## Exercise directions
Only a number is wanted here: how many lines in the entries below contain the word "element".

## Given records
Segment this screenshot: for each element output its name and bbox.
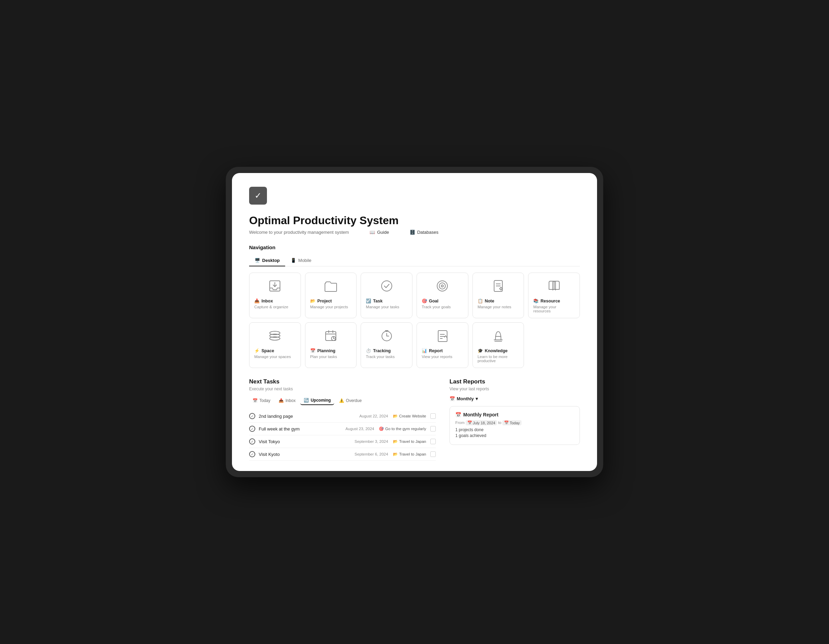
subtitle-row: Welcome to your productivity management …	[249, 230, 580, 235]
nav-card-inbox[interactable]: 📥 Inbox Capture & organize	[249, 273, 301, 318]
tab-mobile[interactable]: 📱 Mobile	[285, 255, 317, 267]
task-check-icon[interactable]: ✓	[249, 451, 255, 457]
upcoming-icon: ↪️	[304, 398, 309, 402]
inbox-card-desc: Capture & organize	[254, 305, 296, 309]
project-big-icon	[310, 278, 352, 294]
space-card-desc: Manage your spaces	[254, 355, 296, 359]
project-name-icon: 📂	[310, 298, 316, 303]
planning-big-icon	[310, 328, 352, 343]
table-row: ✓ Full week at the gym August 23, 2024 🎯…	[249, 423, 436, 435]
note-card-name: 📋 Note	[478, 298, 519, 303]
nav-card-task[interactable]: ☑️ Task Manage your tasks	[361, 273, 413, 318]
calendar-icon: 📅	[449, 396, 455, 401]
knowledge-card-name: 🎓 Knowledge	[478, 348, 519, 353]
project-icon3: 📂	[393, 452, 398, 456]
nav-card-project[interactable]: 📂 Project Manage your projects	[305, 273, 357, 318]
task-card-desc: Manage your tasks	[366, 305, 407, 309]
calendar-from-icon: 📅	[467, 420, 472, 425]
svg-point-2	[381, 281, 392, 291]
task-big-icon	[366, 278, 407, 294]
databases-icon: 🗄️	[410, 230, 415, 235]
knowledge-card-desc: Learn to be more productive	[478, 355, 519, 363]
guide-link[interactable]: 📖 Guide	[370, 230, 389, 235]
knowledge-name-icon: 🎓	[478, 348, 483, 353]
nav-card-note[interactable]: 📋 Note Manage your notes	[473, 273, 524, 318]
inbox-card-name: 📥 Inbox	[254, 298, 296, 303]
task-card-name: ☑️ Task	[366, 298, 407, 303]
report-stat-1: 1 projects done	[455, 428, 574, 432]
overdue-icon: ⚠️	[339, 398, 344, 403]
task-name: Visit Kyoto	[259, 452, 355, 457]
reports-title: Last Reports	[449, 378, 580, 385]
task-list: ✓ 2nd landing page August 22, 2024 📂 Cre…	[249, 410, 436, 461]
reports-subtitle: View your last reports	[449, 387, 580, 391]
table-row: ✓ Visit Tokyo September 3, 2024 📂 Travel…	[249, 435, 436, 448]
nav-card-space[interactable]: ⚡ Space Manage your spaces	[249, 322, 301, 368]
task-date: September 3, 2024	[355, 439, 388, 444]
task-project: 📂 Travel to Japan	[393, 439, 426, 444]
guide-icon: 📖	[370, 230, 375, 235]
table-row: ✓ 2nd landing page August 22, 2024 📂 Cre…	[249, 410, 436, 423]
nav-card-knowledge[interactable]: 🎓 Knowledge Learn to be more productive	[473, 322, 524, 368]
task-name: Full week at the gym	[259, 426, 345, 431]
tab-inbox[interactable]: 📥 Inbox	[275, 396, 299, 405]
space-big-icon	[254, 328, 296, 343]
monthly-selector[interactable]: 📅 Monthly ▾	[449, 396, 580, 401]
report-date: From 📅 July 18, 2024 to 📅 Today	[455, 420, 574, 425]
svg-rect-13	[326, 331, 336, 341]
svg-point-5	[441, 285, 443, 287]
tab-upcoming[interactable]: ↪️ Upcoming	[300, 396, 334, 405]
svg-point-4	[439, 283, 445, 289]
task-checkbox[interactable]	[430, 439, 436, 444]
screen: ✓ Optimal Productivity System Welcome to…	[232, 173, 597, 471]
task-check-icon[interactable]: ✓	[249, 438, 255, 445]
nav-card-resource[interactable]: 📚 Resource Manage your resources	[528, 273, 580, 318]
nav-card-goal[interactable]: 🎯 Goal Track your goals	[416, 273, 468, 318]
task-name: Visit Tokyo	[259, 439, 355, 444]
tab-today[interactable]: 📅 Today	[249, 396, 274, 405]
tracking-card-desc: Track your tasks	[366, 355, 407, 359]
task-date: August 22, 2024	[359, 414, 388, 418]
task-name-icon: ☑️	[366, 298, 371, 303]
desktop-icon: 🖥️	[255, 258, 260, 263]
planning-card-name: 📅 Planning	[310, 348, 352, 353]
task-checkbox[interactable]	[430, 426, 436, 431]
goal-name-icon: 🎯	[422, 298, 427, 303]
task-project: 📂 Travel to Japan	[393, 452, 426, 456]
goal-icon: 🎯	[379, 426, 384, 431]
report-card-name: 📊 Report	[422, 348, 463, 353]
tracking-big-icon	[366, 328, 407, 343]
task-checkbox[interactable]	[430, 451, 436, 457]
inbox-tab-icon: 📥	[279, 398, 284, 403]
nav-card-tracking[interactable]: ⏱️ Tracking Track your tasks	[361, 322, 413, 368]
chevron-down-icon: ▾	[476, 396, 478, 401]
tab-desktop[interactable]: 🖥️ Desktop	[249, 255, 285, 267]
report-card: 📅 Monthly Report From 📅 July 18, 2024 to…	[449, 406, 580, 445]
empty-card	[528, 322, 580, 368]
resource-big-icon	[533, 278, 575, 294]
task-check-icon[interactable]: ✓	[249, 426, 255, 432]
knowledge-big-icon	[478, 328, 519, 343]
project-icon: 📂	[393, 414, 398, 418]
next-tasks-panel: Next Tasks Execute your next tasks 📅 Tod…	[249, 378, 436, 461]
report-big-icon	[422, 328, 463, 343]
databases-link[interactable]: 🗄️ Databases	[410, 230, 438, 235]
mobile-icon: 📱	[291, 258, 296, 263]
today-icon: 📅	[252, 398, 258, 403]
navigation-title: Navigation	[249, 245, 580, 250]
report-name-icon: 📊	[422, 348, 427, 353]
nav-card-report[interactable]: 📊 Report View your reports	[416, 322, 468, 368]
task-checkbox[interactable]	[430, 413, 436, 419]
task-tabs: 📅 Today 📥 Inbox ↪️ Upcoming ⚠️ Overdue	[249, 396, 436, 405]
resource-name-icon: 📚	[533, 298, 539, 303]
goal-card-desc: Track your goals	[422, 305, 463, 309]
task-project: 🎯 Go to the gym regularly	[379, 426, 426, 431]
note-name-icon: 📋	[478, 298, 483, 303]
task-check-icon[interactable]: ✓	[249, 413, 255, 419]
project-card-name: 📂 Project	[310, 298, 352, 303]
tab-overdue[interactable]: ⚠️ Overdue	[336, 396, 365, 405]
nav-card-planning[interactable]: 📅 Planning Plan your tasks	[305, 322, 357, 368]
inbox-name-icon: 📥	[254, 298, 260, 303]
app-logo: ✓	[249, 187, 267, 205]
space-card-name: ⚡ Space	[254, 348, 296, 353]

--

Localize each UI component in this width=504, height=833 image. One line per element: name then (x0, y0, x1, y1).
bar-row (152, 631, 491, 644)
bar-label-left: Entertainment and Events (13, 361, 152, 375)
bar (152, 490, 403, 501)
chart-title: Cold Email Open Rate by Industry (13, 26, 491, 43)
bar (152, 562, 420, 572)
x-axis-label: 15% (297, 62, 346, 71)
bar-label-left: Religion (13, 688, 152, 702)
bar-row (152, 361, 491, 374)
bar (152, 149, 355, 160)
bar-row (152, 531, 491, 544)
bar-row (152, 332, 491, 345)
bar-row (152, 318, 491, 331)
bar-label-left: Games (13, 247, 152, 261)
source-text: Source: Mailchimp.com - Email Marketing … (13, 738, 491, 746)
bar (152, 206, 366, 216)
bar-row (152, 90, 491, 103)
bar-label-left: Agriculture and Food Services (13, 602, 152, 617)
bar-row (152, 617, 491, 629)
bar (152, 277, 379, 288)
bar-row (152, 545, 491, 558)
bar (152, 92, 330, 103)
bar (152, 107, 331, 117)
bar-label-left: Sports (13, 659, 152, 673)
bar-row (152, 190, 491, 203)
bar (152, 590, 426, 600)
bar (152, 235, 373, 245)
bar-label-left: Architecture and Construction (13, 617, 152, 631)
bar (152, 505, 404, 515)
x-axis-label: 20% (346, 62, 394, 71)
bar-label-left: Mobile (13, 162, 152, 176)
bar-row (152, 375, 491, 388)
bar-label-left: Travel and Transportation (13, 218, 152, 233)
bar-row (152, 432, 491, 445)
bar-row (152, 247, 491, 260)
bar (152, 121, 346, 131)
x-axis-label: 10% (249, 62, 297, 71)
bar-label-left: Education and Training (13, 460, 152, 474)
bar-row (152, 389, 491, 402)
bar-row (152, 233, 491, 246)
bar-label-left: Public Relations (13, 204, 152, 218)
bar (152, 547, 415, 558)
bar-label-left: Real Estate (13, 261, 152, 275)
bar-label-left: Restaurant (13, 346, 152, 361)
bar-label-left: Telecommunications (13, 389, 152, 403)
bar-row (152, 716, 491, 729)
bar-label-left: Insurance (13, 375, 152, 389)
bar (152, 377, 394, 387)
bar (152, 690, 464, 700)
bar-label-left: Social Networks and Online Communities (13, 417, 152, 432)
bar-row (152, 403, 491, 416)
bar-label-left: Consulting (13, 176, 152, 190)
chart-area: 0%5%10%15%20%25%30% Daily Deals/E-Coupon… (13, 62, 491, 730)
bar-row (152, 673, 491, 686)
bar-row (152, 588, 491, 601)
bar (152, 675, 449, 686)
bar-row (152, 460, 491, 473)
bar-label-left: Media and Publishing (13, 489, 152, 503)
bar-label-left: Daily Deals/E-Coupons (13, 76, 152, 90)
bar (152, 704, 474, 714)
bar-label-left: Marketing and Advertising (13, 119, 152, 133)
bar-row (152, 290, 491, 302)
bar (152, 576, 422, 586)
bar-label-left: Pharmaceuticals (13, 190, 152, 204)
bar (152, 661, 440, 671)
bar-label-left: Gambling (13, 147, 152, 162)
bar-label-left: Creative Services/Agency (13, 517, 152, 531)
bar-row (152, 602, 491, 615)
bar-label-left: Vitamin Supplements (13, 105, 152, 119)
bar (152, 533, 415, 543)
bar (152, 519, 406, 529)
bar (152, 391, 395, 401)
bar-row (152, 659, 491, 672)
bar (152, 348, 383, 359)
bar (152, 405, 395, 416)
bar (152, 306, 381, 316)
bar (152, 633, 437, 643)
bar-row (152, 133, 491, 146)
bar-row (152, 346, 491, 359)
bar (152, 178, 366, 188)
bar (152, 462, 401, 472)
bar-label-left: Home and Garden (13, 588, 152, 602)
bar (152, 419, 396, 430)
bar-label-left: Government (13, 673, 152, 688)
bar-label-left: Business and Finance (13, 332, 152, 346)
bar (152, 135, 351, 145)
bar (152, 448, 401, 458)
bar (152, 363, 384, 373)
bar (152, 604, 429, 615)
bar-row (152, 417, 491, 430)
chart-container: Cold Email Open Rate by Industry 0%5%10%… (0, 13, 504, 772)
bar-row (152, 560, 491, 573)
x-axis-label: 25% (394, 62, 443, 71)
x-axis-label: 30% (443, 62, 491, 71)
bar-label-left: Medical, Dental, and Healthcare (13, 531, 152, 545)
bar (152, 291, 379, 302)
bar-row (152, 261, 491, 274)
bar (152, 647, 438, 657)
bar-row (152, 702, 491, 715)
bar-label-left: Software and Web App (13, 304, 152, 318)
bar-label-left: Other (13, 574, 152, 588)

## Response box
2